The story behind Rites of the Starling by Devney Perry
A spoiler-light look at the book, the story behind it, and why readers keep adding it to already impossible TBR piles.
A sequel has one job and one curse: give readers more of what they loved, but do not simply repeat the first book.
Rites of the Starling walks straight into that problem. Devney Perry's Shield of Sparrows introduced a monster-haunted world, a princess pushed into a role she never asked for, and a slow-burn romance built out of hostility, danger, and reluctant trust. Book two has to widen the map without losing the ache.
What Rites of the Starling is about
Rites of the Starling is book two in Devney Perry's Shield of Sparrows series. If you have not read Shield of Sparrows, start there. The official setup for book two necessarily reveals where the first book leaves the emotional board.
The story returns to Calandra, a world of kingdoms, gods, monsters, and old curses. The five kingdoms are under pressure. The crux migration is coming. The heroine has been separated from the man she loves after a devastating attack, and she is trying to survive while protecting a young girl.
Then a powerful priest enters the picture, and the story turns into a journey through danger, faith, bloodlines, and power.
The story behind the book
Devney Perry was already a major romance author before Shield of Sparrows. That is part of what makes this series interesting. She did not arrive at romantasy as an unknown trying to catch a trend; she brought a romance-reader sensibility into a bigger fantasy canvas.
Shield of Sparrows was published by Red Tower Books, the Entangled imprint that has become one of the most visible names in the post-Fourth Wing romantasy boom. There is also adaptation heat around the series: Deadline reported that Shield of Sparrows was in development as a feature adaptation at Amazon MGM Studios, with Derek Kolstad attached to write the script.
Why readers are obsessed
Readers like Odessa because she starts from constraint. She has been trained to obey, to represent, to be useful. The series gives her a world that keeps demanding sacrifice and then asks what happens when she stops being only the sacrifice.

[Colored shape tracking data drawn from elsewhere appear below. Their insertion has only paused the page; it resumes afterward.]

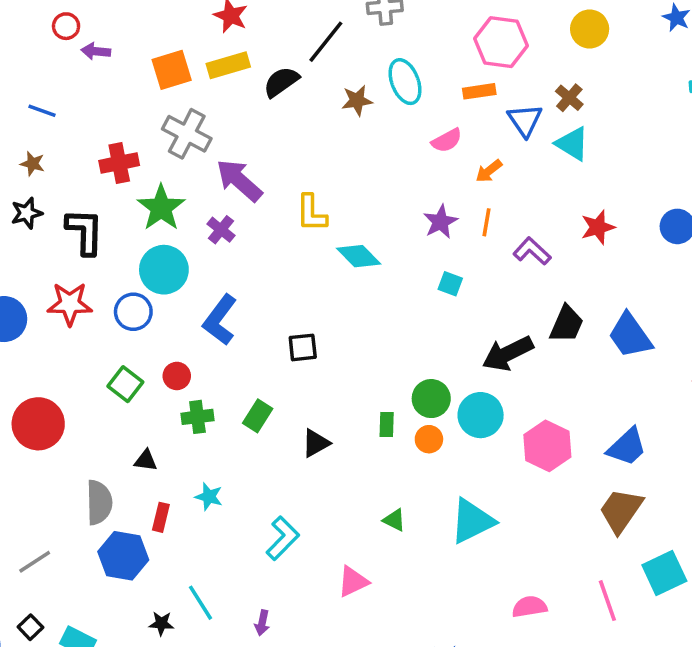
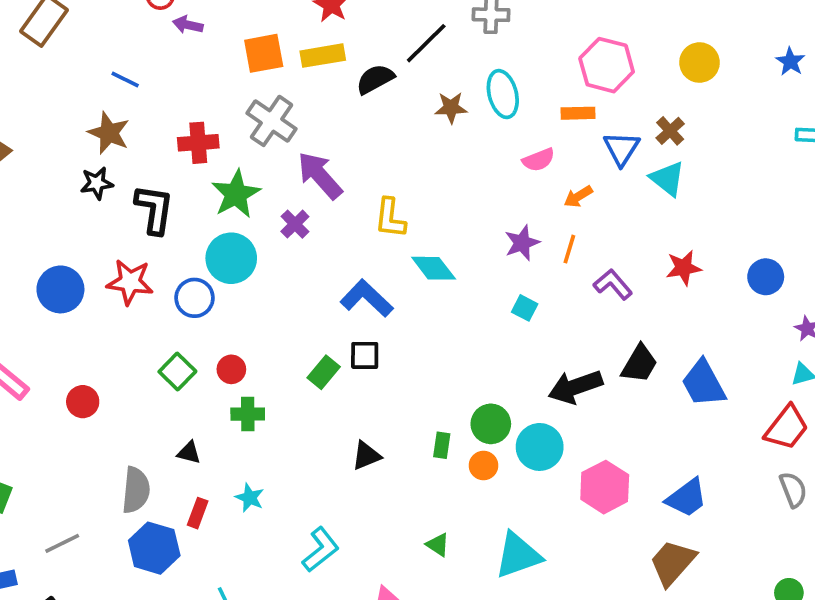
brown star: (33, 164) -> (109, 133), size x1.6
blue L-shape: (220, 320) -> (367, 298), moved, turned 90
green rectangle: (258, 416) -> (324, 372), moved
red circle: (38, 424) -> (83, 402), size x0.6

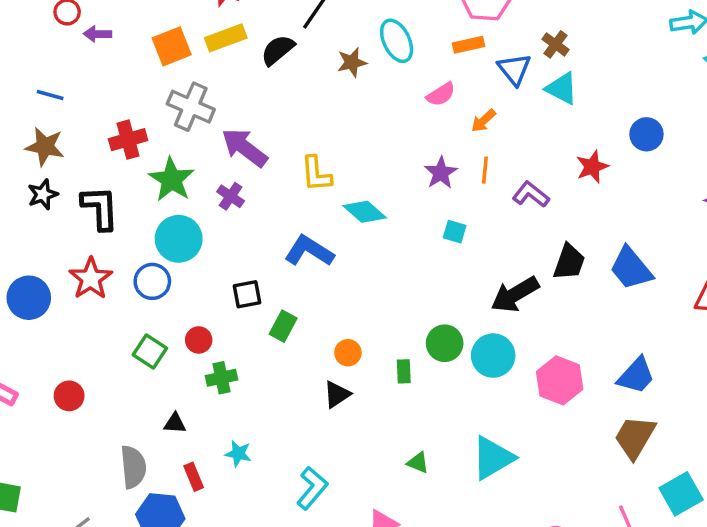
blue circle: (766, 277) -> (646, 134), moved
red star: (130, 282) -> (91, 278), turned -30
black square: (365, 355) -> (247, 294), moved
orange circle: (483, 465) -> (348, 353), moved
red rectangle: (198, 513) -> (194, 477), turned -32

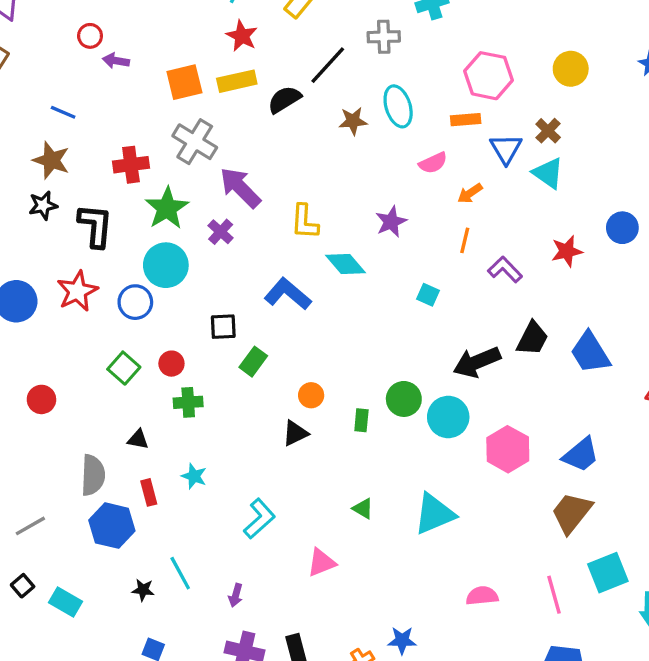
purple star: (441, 173) -> (391, 222), moved

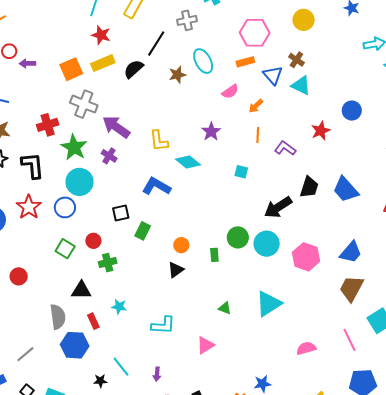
black triangle: (138, 439) -> (81, 290), size x1.5
cyan L-shape: (259, 519) -> (163, 325), turned 55

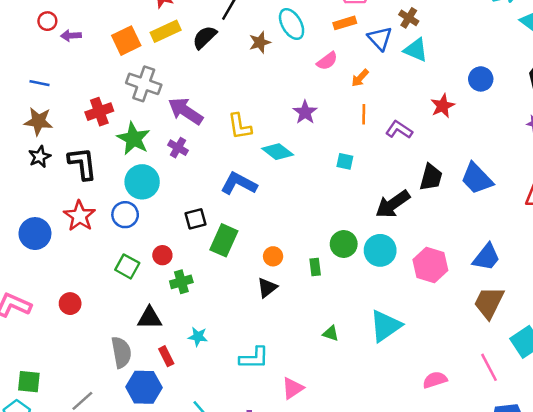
green rectangle: (143, 231) -> (224, 240), size x1.4
pink triangle: (205, 345) -> (293, 388), moved

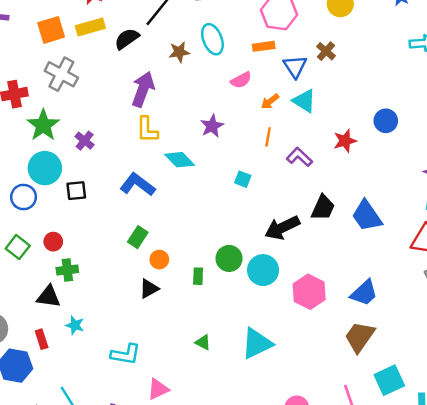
cyan triangle: (416, 50) -> (304, 101), moved
purple arrow: (186, 111) -> (143, 89), moved, turned 68
black square: (195, 219) -> (76, 191), moved
green rectangle: (224, 240) -> (138, 237), moved, size x0.7
black triangle: (150, 318) -> (49, 297), moved

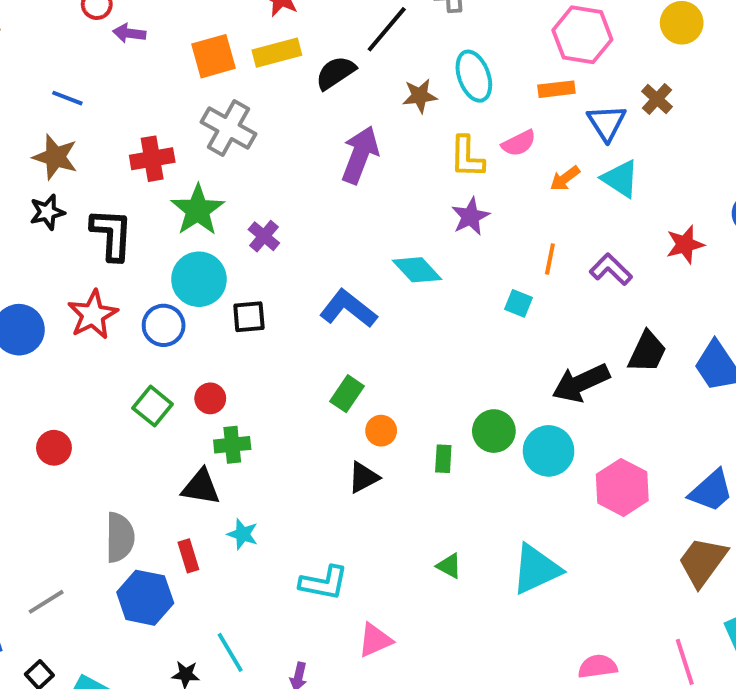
yellow L-shape: (147, 130) -> (467, 157), moved
orange line: (268, 137) -> (550, 259), moved

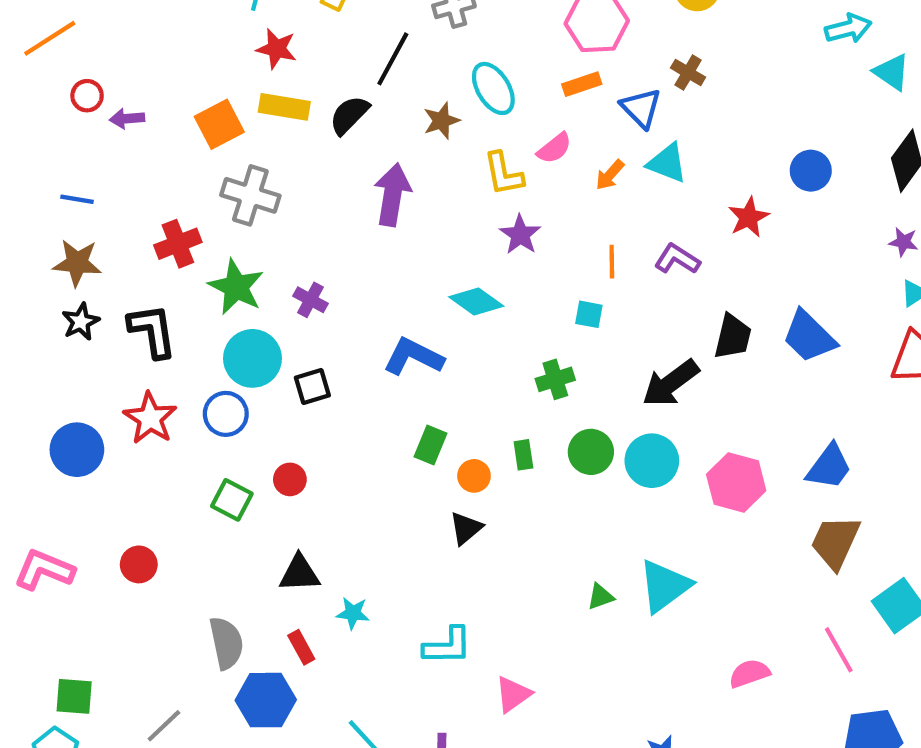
yellow rectangle: (277, 53) -> (284, 107), turned 36
green cross: (232, 445) -> (555, 379), moved
green rectangle: (443, 459) -> (523, 455), moved
green triangle: (449, 566) -> (601, 597), moved, turned -36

The romance works because it is not instant softness. It is friction first. Suspicion first. Danger first. That is catnip for readers who want the slow burn to actually burn slowly.
Who should read it
Read it if you like:
- Slow-burn romantic fantasy
- Monster-haunted kingdoms
- Princesses under political pressure
- Dangerous journeys
- Separated lovers
- Hidden family truths
Wait if:
- You have not read Shield of Sparrows
- You need every book in a series to feel fully resolved
- You prefer romance without heavy fantasy stakes
What to read after Rites of the Starling
- Shield of Sparrows by Devney Perry
- When the Moon Hatched by Sarah A. Parker
- Quicksilver by Callie Hart
- A Court of Mist and Fury by Sarah J. Maas
FAQ
Is Rites of the Starling part of a series?
Yes. It is listed as Shield of Sparrows #2.
Is this post spoiler-free?
It is spoiler-light. For sequels, even the official setup can reveal where the previous book leaves the story.
Is Rites of the Starling romantasy?
It sits in the fantasy-romance / romantasy reader lane, though the exact balance of romance, fantasy, and heat varies by title.
Why is TBR Destroyer covering it?
Because readers are actively building romantasy TBRs around books like this, and the best time to grab a buzzy series is often when a deal hits between waves of hype.